An effort to halt a planned 16-pump gas station at the Costco currently under construction in Wheaton failed Monday after county health officials could not determine whether it was a health risk.
Without that determination, a Montgomery County Council committee chose not to recommend passage of a zoning text amendment that would prohibit the gas station.
ZTA 12-07, proposed in April by Councilman Marc Elrich (D-At large) of Takoma Park, would ban any gas stations with more than 3.6 million gallons of annual volume from being built within 1,000 feet of any school, park, playground or other cultural, entertainment or recreational use.
The Costco station, at Westfield Wheaton shopping mall, would be the county’s largest with an expected annual volume of 12 million gallons per year. It would be within 1,000 feet of the Kenmont Swim & Tennis Club near University Boulevard.
The county’s Department of Environmental Protection and Department of Health and Human Services contacted corresponding state agencies and determined it did not have the “breadth of knowledge” to weigh in on competing claims from Costco consultants and experts hired by the nearby Kensington Heights Civic Association, which opposes the station.
Costco consultants say carbon monoxide tests at Costco’s Sterling, Va., gas station found levels well below U.S. Environmental Protection Agency guidelines, and that noise and odor studies further prove there will be little change in the surrounding neighborhood. Community-hired experts argue a gas station of the planned size poses health risks, citing Greek, Spanish and California studies that concluded exhaust from idling vehicles and airborne chemicals from gasoline would expose the residents to an excess amount of benzene, a carcinogen that the studies linked to leukemia.

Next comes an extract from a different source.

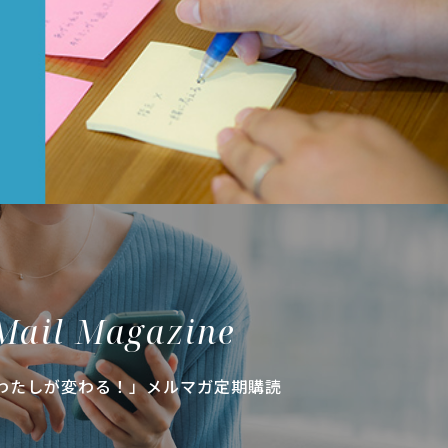
Mail Magazine
わたしが変わる！」メルマガ定期購読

“I think there is merit to this ZTA. I also do not think we will determine the fate of this ZTA based on health effects because we have conflicting information on health effects,” said Councilman George Leventhal (D-At large) of Takoma Park.
Leventhal and Councilwoman Nancy Floreen (D-At large) of Garrett Park voted against recommending the ZTA in Monday’s Planning, Housing and Economic Development committee hearing. Elrich, the third member of the committee, voted in support of his legislation.
“This is no different than, I can find people who say there’s no global warming. I can find scientists, not people, who will say cigarettes don’t have negative health impacts,” Elrich said. “What I’m trying to do is make this as safe as possible and it’s not unusual for the council to err on the side of being safe.”
County health officials contacted the Maryland Department of the Environment and the state Department of Health and Mental Hygiene to create a community profile of the surrounding area. In a July 5 memo to Council President Roger Berliner, DHHS Director Uma Ahluwalia and DEP Director Robert Hoyt wrote that neither department has the “in-house expertise or resources,” to conduct a health impact assessment for the gas station site.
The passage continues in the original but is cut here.